### HOW TO COMPLETE THIS TASK
Everything in the listing below should be repeated verbatim, apart from the pictures.

══════════════════════════════

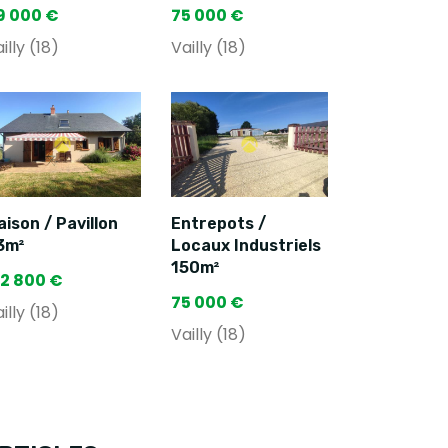
9 000 €
75 000 €
illy (18)
Vailly (18)
ison / Pavillon
Entrepots /
3m²
Locaux Industriels
150m²
72 800 €
75 000 €
illy (18)
Vailly (18)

══════════════════════════════

### ANSWER TO THE EXERCISE
9 000 €
75 000 €
illy (18)
Vailly (18)
ison / Pavillon
Entrepots /
3m²
Locaux Industriels
150m²
72 800 €
75 000 €
illy (18)
Vailly (18)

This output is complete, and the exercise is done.